→ **What needs to be done**:
Sort through the data and copy the lines holding the word "Турции".

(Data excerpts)
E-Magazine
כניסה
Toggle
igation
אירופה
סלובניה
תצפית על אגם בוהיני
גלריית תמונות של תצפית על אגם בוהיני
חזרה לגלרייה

* * *

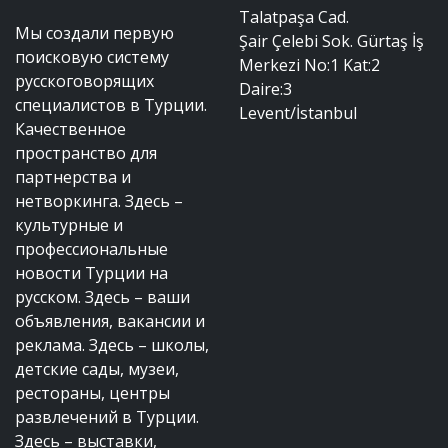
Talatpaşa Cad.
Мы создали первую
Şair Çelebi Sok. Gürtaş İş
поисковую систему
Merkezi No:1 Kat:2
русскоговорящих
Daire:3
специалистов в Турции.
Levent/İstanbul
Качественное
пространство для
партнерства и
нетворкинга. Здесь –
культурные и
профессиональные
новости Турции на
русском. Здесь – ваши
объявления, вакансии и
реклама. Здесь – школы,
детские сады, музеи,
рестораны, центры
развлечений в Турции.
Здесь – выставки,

→ **Task result**:
специалистов в Турции.
новости Турции на
развлечений в Турции.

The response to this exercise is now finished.